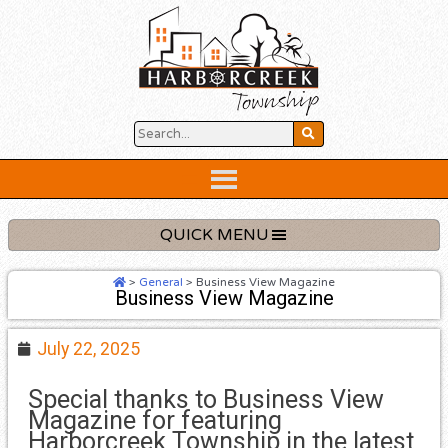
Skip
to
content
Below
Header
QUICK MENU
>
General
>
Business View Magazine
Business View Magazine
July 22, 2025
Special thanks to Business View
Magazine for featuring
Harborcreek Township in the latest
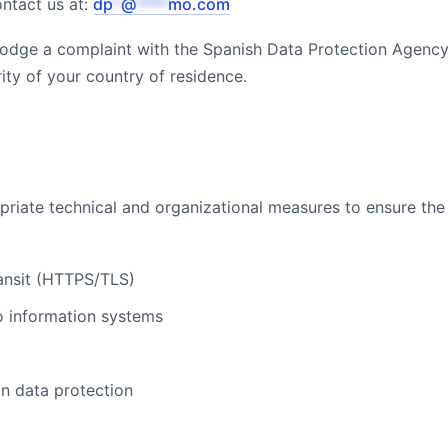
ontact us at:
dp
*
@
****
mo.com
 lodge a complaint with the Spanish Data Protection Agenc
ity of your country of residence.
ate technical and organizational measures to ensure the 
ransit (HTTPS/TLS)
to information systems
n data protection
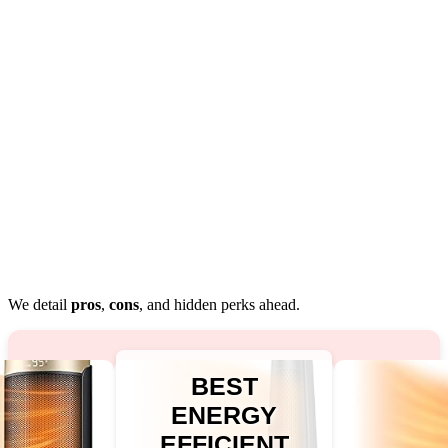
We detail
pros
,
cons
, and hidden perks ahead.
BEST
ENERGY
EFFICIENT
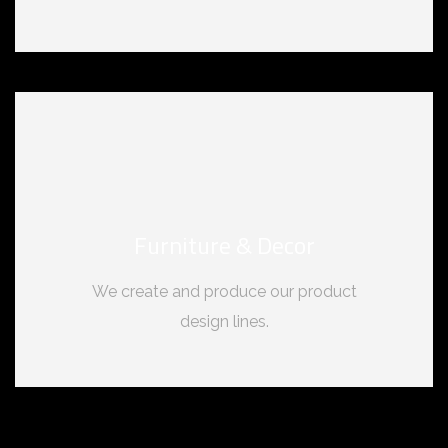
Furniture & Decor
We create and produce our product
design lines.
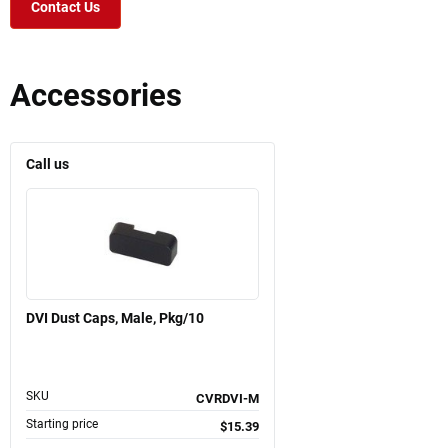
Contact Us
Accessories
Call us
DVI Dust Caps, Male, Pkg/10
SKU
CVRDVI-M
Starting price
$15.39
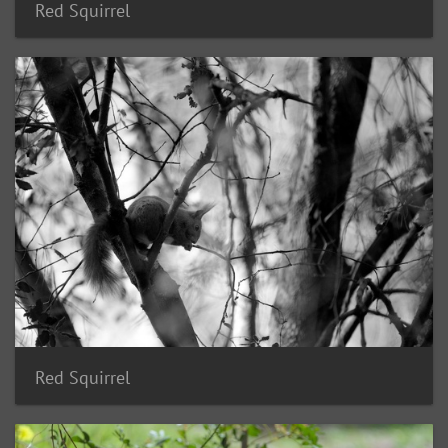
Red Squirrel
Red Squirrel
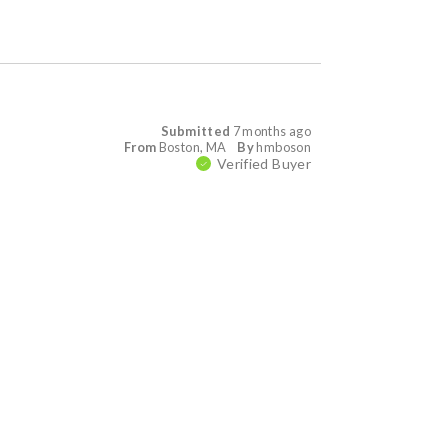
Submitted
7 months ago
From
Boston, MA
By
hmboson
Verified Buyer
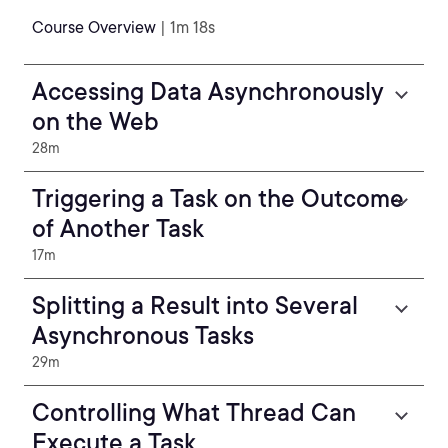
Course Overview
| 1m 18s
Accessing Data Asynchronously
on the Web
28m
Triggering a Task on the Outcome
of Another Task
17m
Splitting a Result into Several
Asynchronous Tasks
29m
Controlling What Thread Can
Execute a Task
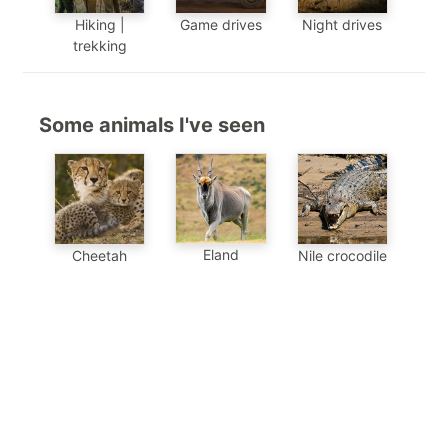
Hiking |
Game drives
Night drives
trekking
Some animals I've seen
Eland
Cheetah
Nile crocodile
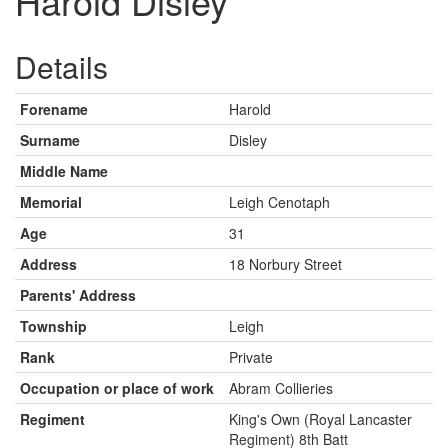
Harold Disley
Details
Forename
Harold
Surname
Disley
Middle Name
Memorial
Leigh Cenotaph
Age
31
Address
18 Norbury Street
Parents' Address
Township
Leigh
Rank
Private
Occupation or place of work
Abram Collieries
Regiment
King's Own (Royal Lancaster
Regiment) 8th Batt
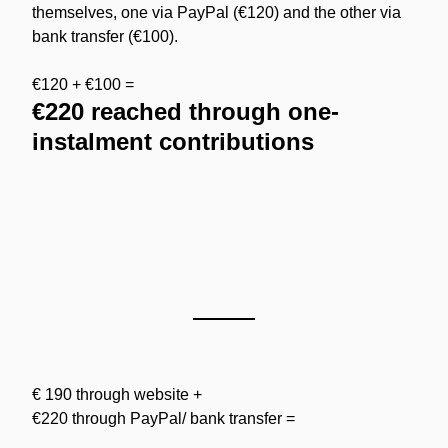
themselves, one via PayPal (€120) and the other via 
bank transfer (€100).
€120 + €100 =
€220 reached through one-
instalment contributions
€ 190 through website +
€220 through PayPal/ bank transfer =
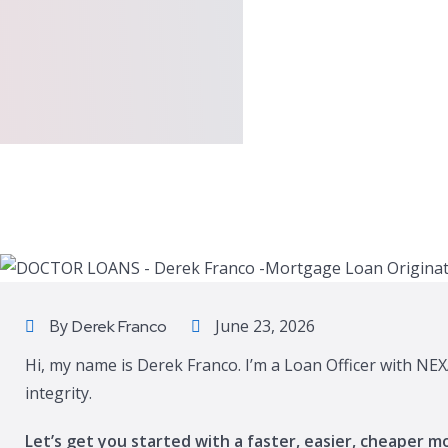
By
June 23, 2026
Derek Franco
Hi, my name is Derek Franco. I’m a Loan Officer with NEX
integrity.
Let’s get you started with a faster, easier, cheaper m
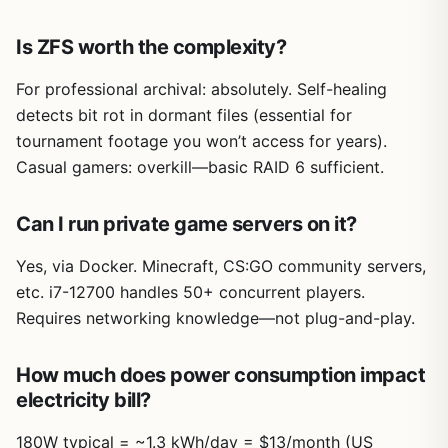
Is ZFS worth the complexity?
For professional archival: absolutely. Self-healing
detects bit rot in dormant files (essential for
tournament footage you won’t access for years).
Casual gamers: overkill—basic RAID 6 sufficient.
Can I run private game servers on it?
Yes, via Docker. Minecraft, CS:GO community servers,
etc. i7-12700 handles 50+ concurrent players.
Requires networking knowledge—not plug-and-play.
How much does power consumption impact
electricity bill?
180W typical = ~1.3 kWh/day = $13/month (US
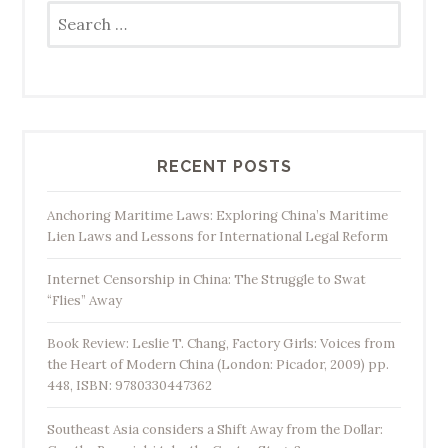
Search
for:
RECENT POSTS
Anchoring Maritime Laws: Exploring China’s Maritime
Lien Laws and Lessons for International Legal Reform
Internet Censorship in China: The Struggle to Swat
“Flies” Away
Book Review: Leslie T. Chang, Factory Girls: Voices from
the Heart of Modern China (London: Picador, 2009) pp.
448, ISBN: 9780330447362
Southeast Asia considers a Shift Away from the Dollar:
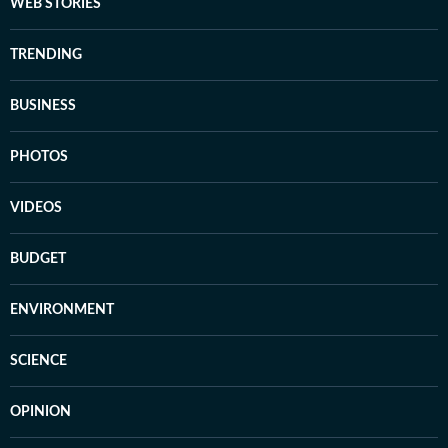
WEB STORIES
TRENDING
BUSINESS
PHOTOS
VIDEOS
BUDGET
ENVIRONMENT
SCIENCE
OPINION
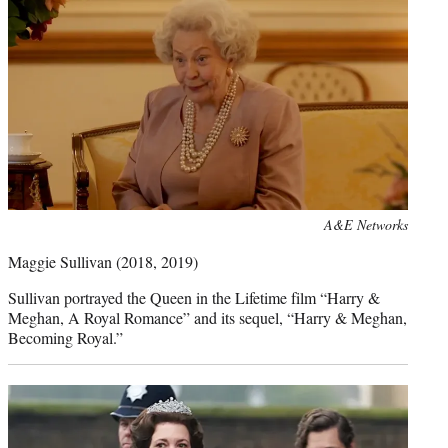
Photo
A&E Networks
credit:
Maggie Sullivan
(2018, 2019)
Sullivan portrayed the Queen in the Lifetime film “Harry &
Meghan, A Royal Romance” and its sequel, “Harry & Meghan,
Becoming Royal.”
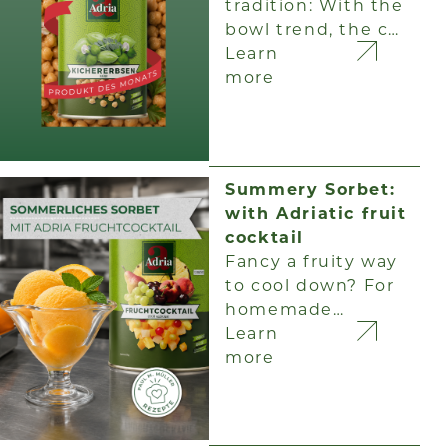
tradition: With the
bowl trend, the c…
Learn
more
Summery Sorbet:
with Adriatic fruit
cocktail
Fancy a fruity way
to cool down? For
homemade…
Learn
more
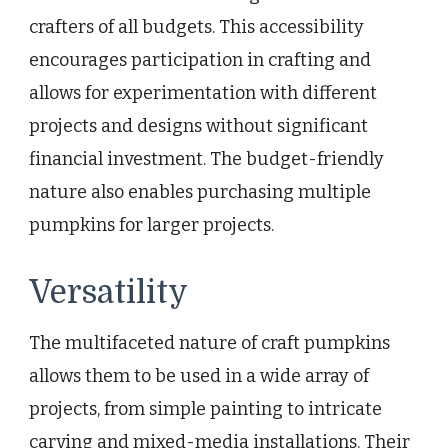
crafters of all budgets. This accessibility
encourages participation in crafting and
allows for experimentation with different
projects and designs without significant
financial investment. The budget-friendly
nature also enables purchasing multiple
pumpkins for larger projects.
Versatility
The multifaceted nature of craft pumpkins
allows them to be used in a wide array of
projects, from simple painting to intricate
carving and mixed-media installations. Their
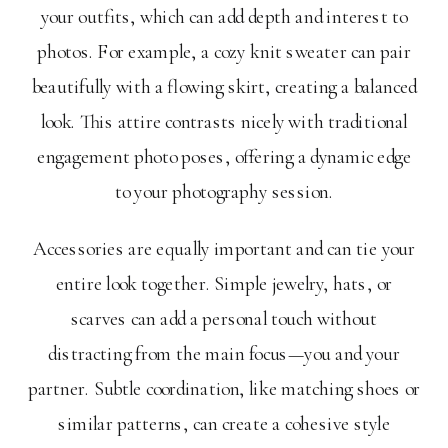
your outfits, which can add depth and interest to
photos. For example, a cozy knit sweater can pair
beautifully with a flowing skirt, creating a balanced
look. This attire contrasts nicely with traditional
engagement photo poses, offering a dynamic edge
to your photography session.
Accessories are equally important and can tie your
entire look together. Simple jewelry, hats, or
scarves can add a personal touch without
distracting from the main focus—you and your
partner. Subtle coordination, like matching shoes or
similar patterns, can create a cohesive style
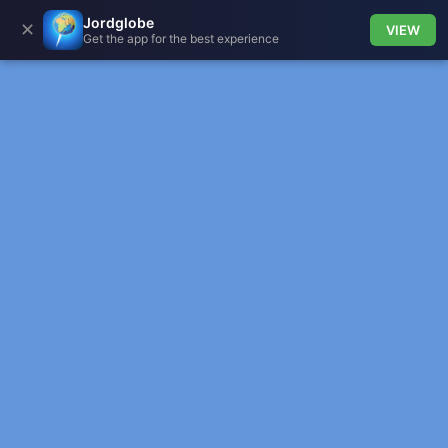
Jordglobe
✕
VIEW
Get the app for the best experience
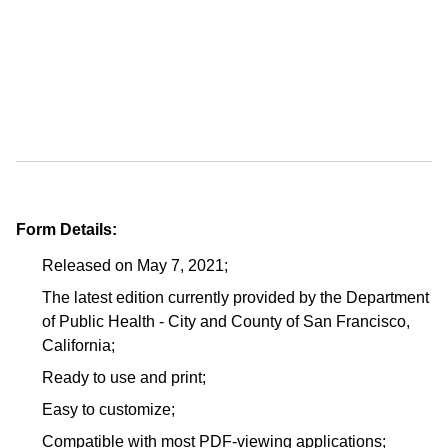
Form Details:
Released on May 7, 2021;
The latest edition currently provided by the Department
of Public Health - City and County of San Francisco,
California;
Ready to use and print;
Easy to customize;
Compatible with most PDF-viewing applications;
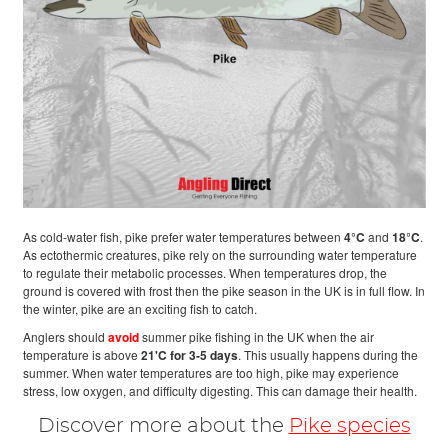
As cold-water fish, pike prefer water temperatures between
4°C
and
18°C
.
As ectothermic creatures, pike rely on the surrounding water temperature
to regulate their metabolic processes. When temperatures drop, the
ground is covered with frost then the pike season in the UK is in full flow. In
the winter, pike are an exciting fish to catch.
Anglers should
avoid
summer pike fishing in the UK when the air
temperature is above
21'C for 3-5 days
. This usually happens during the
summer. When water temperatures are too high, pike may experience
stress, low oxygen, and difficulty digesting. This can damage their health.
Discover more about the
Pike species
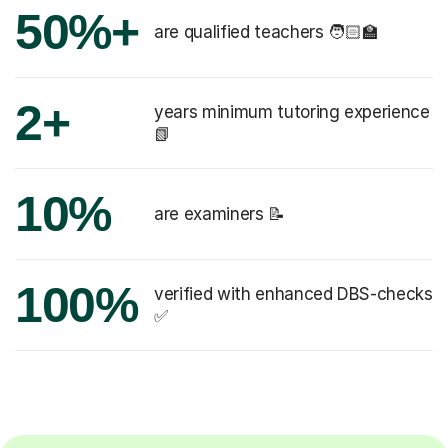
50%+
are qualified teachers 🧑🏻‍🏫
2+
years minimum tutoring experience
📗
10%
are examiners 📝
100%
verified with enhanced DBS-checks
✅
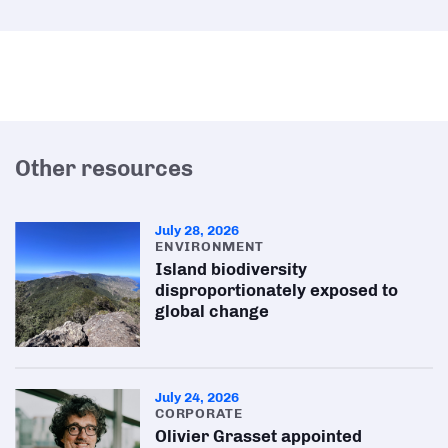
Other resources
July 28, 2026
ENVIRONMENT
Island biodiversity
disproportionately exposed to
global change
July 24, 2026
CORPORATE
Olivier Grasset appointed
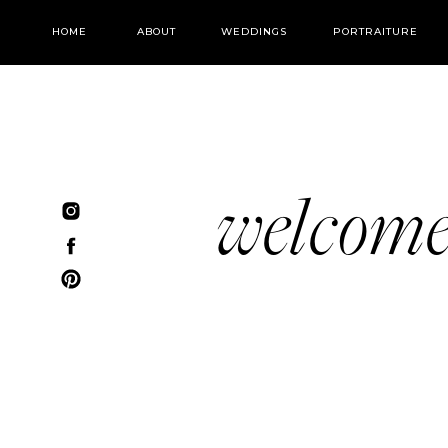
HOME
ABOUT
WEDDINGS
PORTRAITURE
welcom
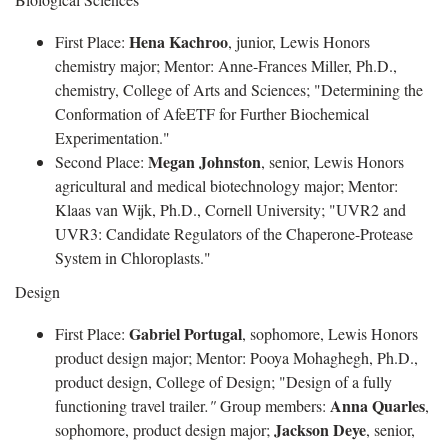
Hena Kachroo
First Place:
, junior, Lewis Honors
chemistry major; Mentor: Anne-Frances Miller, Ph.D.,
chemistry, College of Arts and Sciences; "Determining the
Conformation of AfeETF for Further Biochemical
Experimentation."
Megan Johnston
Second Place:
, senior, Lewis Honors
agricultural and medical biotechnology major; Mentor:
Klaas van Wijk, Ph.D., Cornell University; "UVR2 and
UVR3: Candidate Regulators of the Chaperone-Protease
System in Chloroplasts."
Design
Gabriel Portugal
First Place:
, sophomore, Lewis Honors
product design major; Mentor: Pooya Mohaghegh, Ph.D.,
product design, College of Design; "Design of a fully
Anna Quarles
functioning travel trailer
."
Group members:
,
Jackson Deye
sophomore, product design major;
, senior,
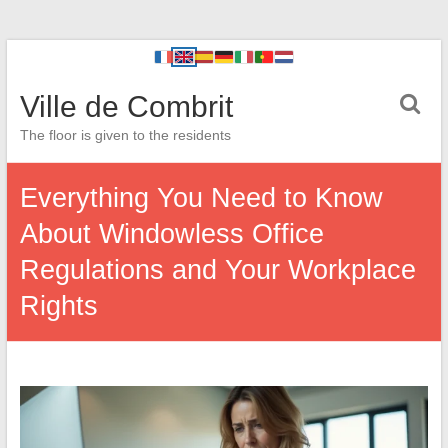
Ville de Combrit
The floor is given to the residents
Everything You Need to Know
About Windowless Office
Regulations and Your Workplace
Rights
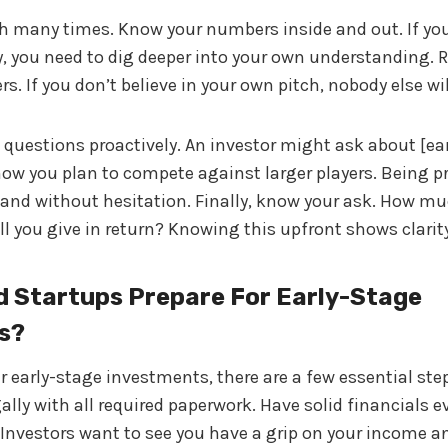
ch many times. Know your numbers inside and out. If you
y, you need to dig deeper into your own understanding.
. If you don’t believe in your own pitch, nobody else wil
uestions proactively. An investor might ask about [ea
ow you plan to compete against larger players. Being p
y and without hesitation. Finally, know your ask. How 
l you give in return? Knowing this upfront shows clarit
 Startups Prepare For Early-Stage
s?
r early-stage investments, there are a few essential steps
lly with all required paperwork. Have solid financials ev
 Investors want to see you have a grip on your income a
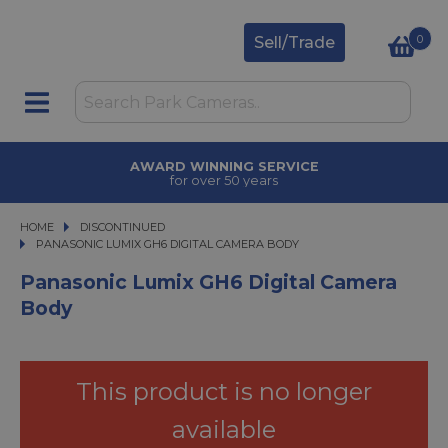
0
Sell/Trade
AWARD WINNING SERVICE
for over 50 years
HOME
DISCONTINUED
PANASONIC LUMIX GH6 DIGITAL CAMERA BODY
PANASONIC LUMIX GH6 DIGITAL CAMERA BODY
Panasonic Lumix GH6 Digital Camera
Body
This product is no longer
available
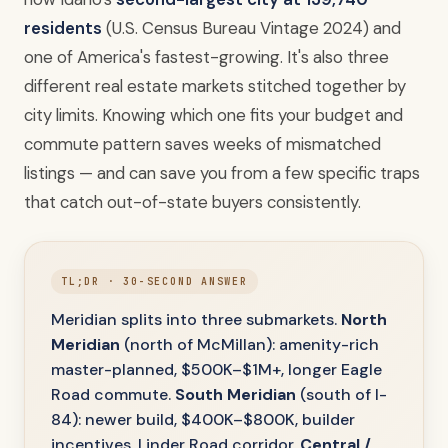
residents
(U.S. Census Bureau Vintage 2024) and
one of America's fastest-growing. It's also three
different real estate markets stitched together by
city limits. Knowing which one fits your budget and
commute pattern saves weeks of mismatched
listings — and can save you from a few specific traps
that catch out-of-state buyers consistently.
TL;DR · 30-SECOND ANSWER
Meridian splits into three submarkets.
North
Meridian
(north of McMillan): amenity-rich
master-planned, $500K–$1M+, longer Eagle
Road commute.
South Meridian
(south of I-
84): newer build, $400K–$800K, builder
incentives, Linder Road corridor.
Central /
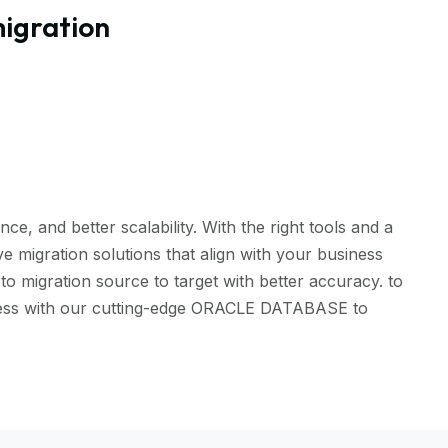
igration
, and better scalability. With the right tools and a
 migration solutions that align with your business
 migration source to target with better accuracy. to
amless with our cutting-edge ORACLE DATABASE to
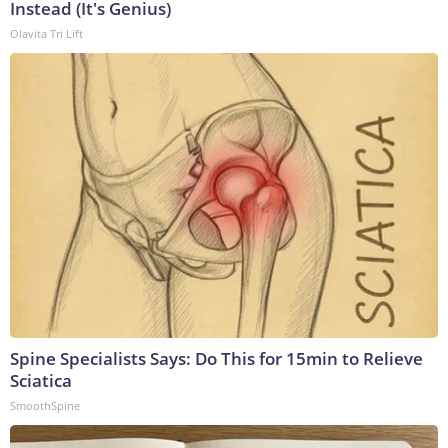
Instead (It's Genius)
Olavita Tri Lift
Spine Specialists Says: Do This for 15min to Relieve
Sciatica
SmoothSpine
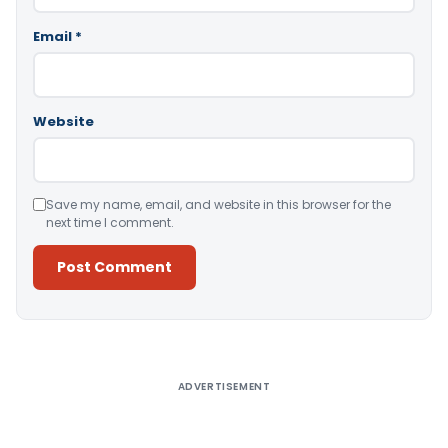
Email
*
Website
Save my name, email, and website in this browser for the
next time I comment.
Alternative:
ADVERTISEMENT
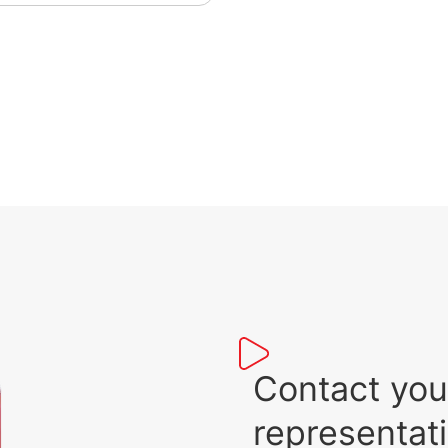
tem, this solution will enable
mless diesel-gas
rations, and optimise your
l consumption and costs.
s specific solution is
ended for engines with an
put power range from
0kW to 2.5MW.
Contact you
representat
⁂
TASK DESCRIPTION: The line containing "Parents' Address" marks where the copy ends; print every line before it from the start of the records, and that line too, but no pictures.

EXERCISE RESULT:
Skip
to
content
Below
Header
QUICK MENU
>
General
>
Business View Magazine
Business View Magazine
July 22, 2025
Special thanks to Business View
Magazine for featuring
Harborcreek Township in the latest
ontact us at:
dp
*
@
****
mo.com
 lodge a complaint with the Spanish Data Protection Agenc
ity of your country of residence.
ate technical and organizational measures to ensure the 
ransit (HTTPS/TLS)
to information systems
n data protection
We detail
pros
,
cons
, and hidden perks ahead.
BEST
ENERGY
EFFICIENT
Furniture & Decor
We create and produce our product
design lines.
Contact Us
Accessories
Call us
DVI Dust Caps, Male, Pkg/10
SKU
CVRDVI-M
Starting price
$15.39
Red Squirrel
Red Squirrel
Submitted
7 months ago
From
Boston, MA
By
hmboson
Verified Buyer
Course Overview
| 1m 18s
Accessing Data Asynchronously
on the Web
28m
Triggering a Task on the Outcome
of Another Task
17m
Splitting a Result into Several
Asynchronous Tasks
29m
Controlling What Thread Can
Execute a Task
Hiking |
Game drives
Night drives
trekking
Some animals I've seen
Eland
Cheetah
Nile crocodile
Harold Disley
Details
Forename
Harold
Surname
Disley
Middle Name
Memorial
Leigh Cenotaph
Age
31
Address
18 Norbury Street
Parents' Address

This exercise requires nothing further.